Make an exact copy of the records below, excluding images.
++++ LISTED RECORDS ++++
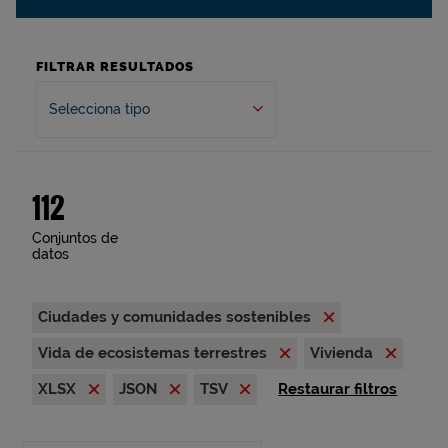
FILTRAR RESULTADOS
Selecciona tipo
112
Conjuntos de
datos
Ciudades y comunidades sostenibles
Vida de ecosistemas terrestres
Vivienda
XLSX
JSON
TSV
Restaurar filtros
++++
RESULT OF THIS EXERCISE:
FILTRAR RESULTADOS
Selecciona tipo
112
Conjuntos de
datos
Ciudades y comunidades sostenibles
Vida de ecosistemas terrestres
Vivienda
XLSX
JSON
TSV
Restaurar filtros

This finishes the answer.